Colosimo: «La ‘ndrangheta brama soldi e potere e si infiltra nell’economia legale»

La presidente della commissione antimafia: «Con protocolli e responsabilità della PA saranno difficili le infiltrazioni»

Pubblicato il: 19/02/2024 – 11:41
Colosimo: «La ‘ndrangheta brama soldi e potere e si infiltra nell’economia legale»

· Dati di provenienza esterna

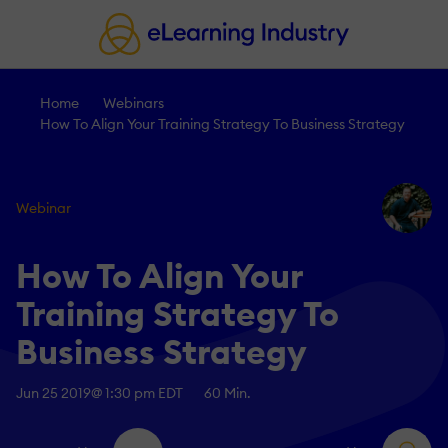
Home
Webinars
How To Align Your Training Strategy To Business Strategy
Webinar
How To Align Your
Training Strategy To
Business Strategy
Jun 25 2019
@ 1:30 pm EDT
60 Min.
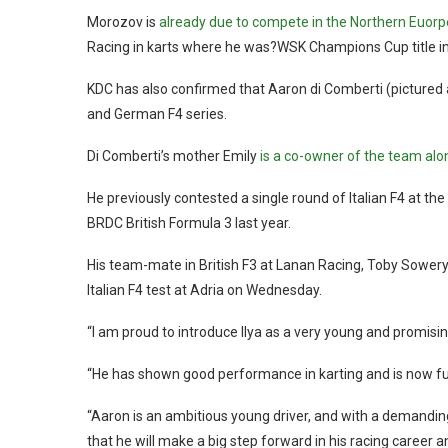
Morozov is
already due to compete in the Northern Euorpe
Racing in karts where he was?WSK Champions Cup title in
KDC has also confirmed that Aaron di Comberti (pictured ab
and German F4 series.
Di Comberti’s mother Emily
is a co-owner of the team alo
He previously contested a single round of Italian F4 at th
BRDC British Formula 3 last year.
His team-mate in British F3 at Lanan Racing, Toby Sowery, 
Italian F4 test at Adria on Wednesday.
“I am proud to introduce Ilya as a very young and promising
“He has shown good performance in karting and is now full
“Aaron is an ambitious young driver, and with a demand
that he will make a big step forward in his racing career a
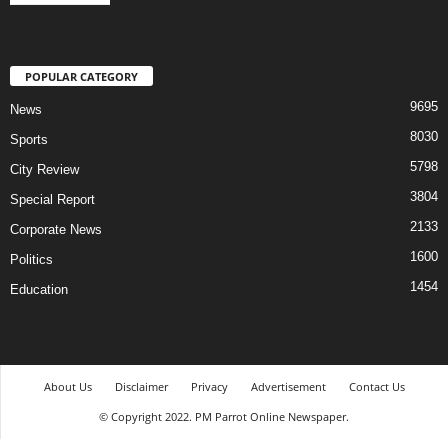
POPULAR CATEGORY
9695
News
8030
Sports
5798
City Review
3804
Special Report
2133
Corporate News
1600
Politics
1454
Education
About Us
Disclaimer
Privacy
Advertisement
Contact Us
© Copyright 2022. PM Parrot Online Newspaper.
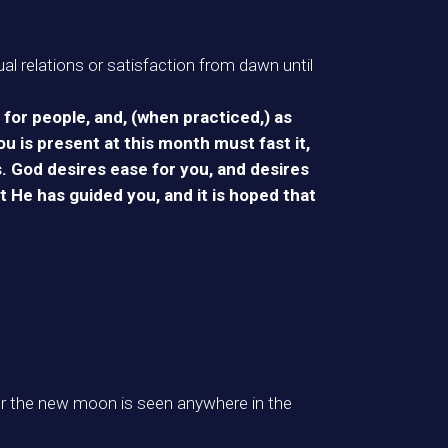
al relations or satisfaction from dawn until
for people, and, (when practiced,) as
u is present at this month must fast it,
s. God desires ease for you, and desires
t He has guided you, and it is hoped that
er the new moon is seen anywhere in the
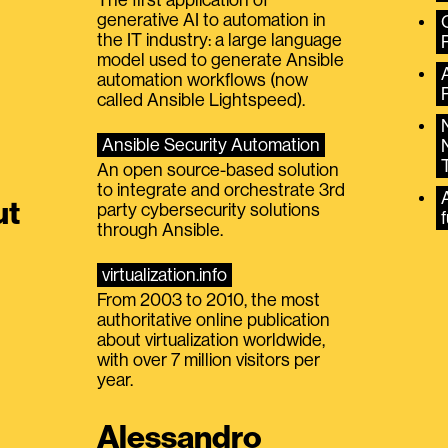
generative AI to automation in
the IT industry: a large language
model used to generate Ansible
automation workflows (now
called Ansible Lightspeed).
Ansible Security Automation
An open source-based solution
to integrate and orchestrate 3rd
A
ut
party cybersecurity solutions
f
through Ansible.
virtualization.info
From 2003 to 2010, the most
authoritative online publication
about virtualization worldwide,
with over 7 million visitors per
year.
Alessandro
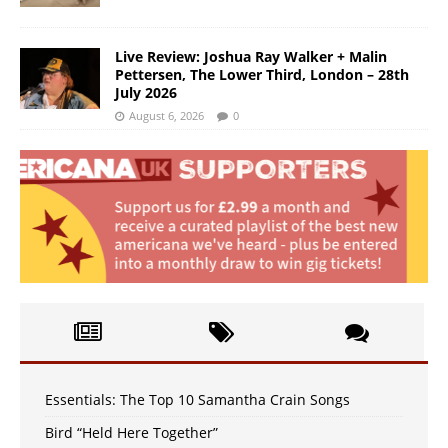
Live Review: Joshua Ray Walker + Malin
Pettersen, The Lower Third, London – 28th
July 2026
August 6, 2026
0
Essentials: The Top 10 Samantha Crain Songs
Bird “Held Here Together”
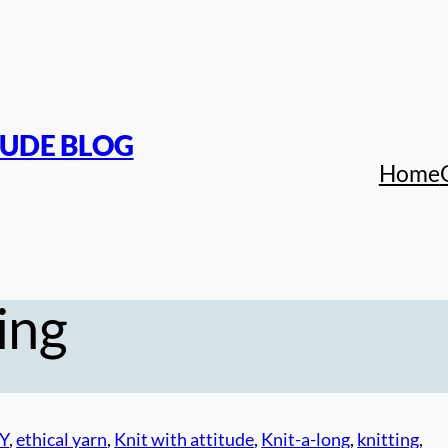
TUDE BLOG
Home
ing
Y
, 
ethical yarn
, 
Knit with attitude
, 
Knit-a-long
, 
knitting
, 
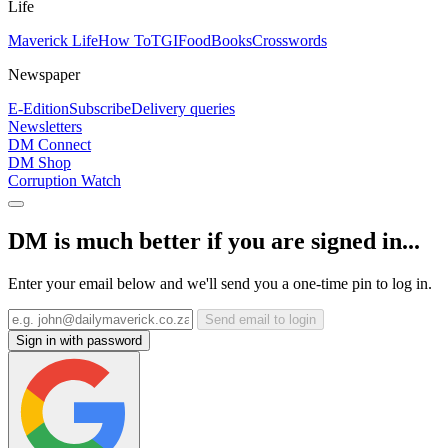
Life
Maverick Life
How To
TGIFood
Books
Crosswords
Newspaper
E-Edition
Subscribe
Delivery queries
Newsletters
DM Connect
DM Shop
Corruption Watch
DM is much better if you are signed in...
Enter your email below and we'll send you a one-time pin to log in.
Send email to login
Sign in with password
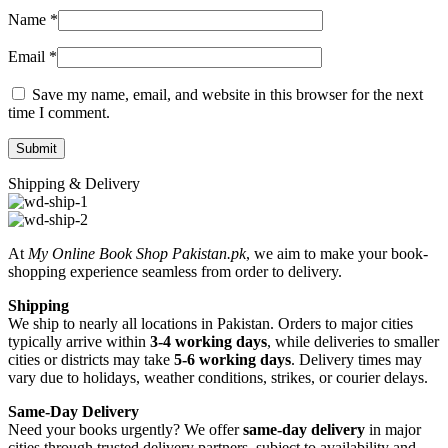
Name
*
Email
*
Save my name, email, and website in this browser for the next
time I comment.
Shipping & Delivery
At
My Online Book Shop Pakistan.pk
, we aim to make your book-
shopping experience seamless from order to delivery.
Shipping
We ship to nearly all locations in Pakistan. Orders to major cities
typically arrive within
3-4 working days
, while deliveries to smaller
cities or districts may take
5-6 working days
. Delivery times may
vary due to holidays, weather conditions, strikes, or courier delays.
Same-Day Delivery
Need your books urgently? We offer
same-day delivery
in major
cities through trusted delivery partners, subject to availability and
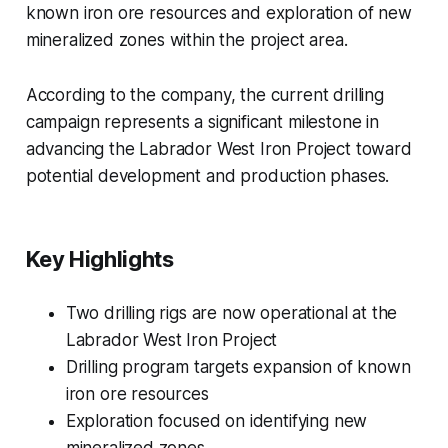
known iron ore resources and exploration of new
mineralized zones within the project area.
According to the company, the current drilling
campaign represents a significant milestone in
advancing the Labrador West Iron Project toward
potential development and production phases.
Key Highlights
Two drilling rigs are now operational at the
Labrador West Iron Project
Drilling program targets expansion of known
iron ore resources
Exploration focused on identifying new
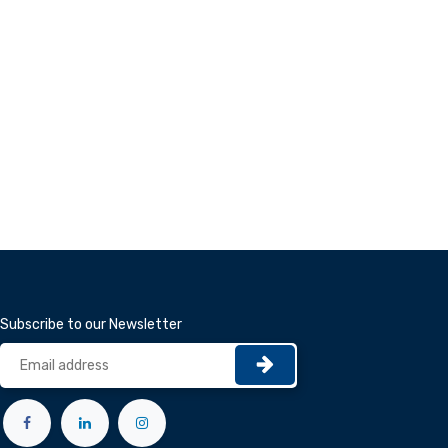
Subscribe to our Newsletter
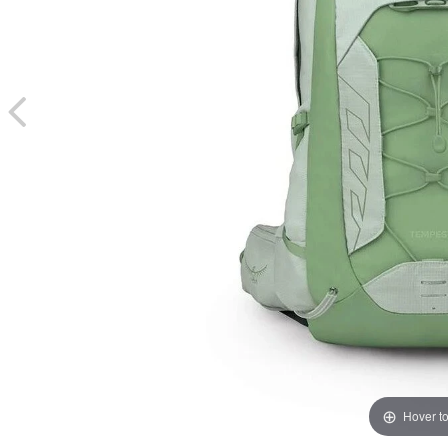
Hover t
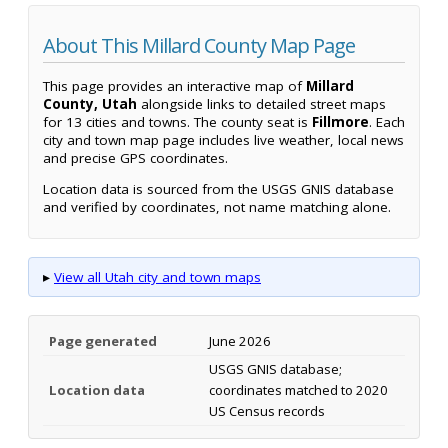
About This Millard County Map Page
This page provides an interactive map of
Millard
County, Utah
alongside links to detailed street maps
for 13 cities and towns. The county seat is
Fillmore
. Each
city and town map page includes live weather, local news
and precise GPS coordinates.
Location data is sourced from the USGS GNIS database
and verified by coordinates, not name matching alone.
▸
View all Utah city and town maps
Page generated
June 2026
USGS GNIS database;
Location data
coordinates matched to 2020
US Census records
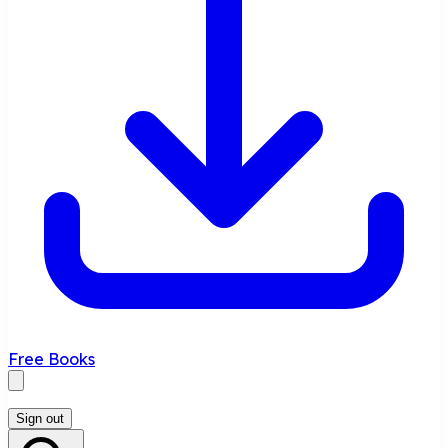
Free Books
Sign out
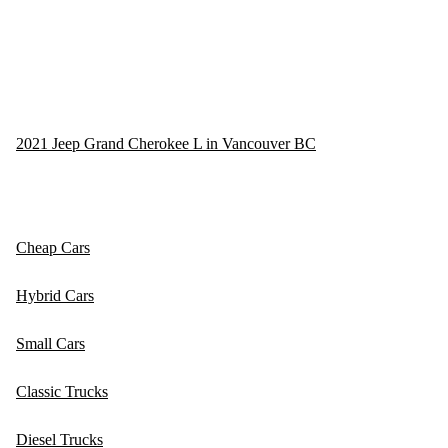
2021 Jeep Grand Cherokee L in Vancouver BC
Cheap Cars
Hybrid Cars
Small Cars
Classic Trucks
Diesel Trucks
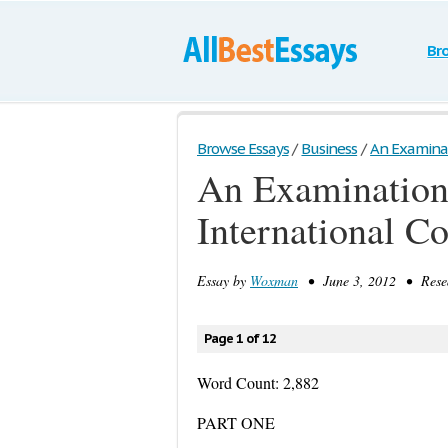
Br
Browse Essays
/
Business
/
An Examinati
An Examination 
International C
Essay by
Woxman
• June 3, 2012 • Resea
Page 1 of 12
Word Count: 2,882
PART ONE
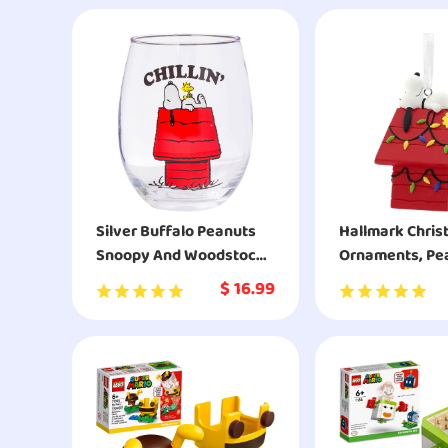
Silver Buffalo Peanuts
Hallmark Chri
Snoopy And Woodstock
Ornaments, Pe
Chillin Stemless Glass
Snoopy on Dec
$
16.99
Dog House Or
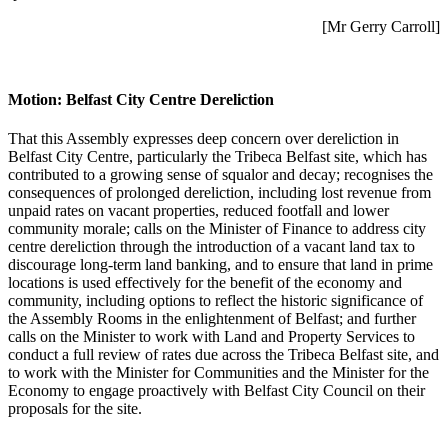
[Mr Gerry Carroll]
Motion: Belfast City Centre Dereliction
That this Assembly expresses deep concern over dereliction in
Belfast City Centre, particularly the Tribeca Belfast site, which has
contributed to a growing sense of squalor and decay; recognises the
consequences of prolonged dereliction, including lost revenue from
unpaid rates on vacant properties, reduced footfall and lower
community morale; calls on the Minister of Finance to address city
centre dereliction through the introduction of a vacant land tax to
discourage long-term land banking, and to ensure that land in prime
locations is used effectively for the benefit of the economy and
community, including options to reflect the historic significance of
the Assembly Rooms in the enlightenment of Belfast; and further
calls on the Minister to work with Land and Property Services to
conduct a full review of rates due across the Tribeca Belfast site, and
to work with the Minister for Communities and the Minister for the
Economy to engage proactively with Belfast City Council on their
proposals for the site.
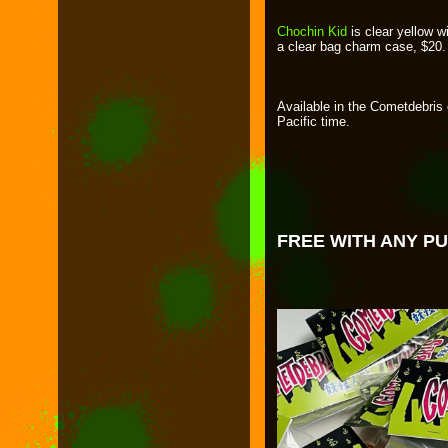
Chochin Kid
is clear yellow wi
a clear bag charm case, $20.
Available in the Cometdebris
Pacific time.
FREE WITH ANY P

ROMA «Cosa Nostra, allora, e la Ndrangheta oggi, bramano soldi e potere, e questo passa dalle infiltrazioni nell’economia legale». Chiara Colosimo, presidente della commissione parlamentare antimafia, parla al Giornale dell’interesse delle mafie verso gli appalti pubblici, da sempre conveniente e remunerativi per la criminalità organizzata. Lo aveva capito Giovanni Falcone, dalle cui parole «emerge una capacità di anticipare i grandi temi ed i grandi affari di Cosa nostra». Dalla mafia siciliana alla ‘ndrangheta di oggi, i rischi per gli appalti pubblici si sono moltiplicati. «Sono certa – ha detto la Colosimo – che sia interesse di tutti che tali possibilità di sviluppo e crescita non si trasformino in più opportunità per la criminalità organizzata. Diversi protocolli in seno alle prefetture sono già operativi e utili, se a questi si aggiungerà la responsabilità della PA credo che saremo capaci di rendere difficile ogni tentativo di infiltrazione». La presidente della commissione si è espressa poi sui dubbi sulla strage di via d’Amelio in cui perse la vita Paolo Borsellino. «Molte cose, viste con gli occhi di oggi, hanno un significato diverso e per certi versi inspiegabile. Penso, inoltre, a quel senso di solitudine provato da quell’uomo in prima fila nella lotta alla mafia. Il lavoro della commissione in questa fase è ricostruire una verità storica che ritengo fondamentale facendo luce sui 57 giorni che dividono la strage di Capaci da quella di via D’Amelio, far emergere il perché del nido di vipere e i motivi di finti pentiti e depistaggio. Lo dobbiamo all’uomo, al marito, al padre e al magistrato che ha segnato la lotta alla mafia e la storia d’Italia». Soprattutto, restano poco chiare le indagini successive, come dimostrano anche alcuni atti declassificati dalla stessa Colosimo. «Rimane la sensazione che non si sia voluto considerare la possibilità che la strage fosse da ricondurre alle indagini che Borsellino, seguendo le orme del suo amico Falcone, stava portando avanti in quei giorni così drammatici sul connubio illecito tra mafia, imprenditoria e politica». Come dimostra un biglietto manoscritto in cui il giudice riferiva «che uno degli ultimi atti da lui compiuti prima di lasciare il suo ufficio, in data 18 luglio, è stato quello di prelevare un fascicolo riguardante l’omicidio di un imprenditore che non aveva voluto accettare di entrare in quel sistema criminale».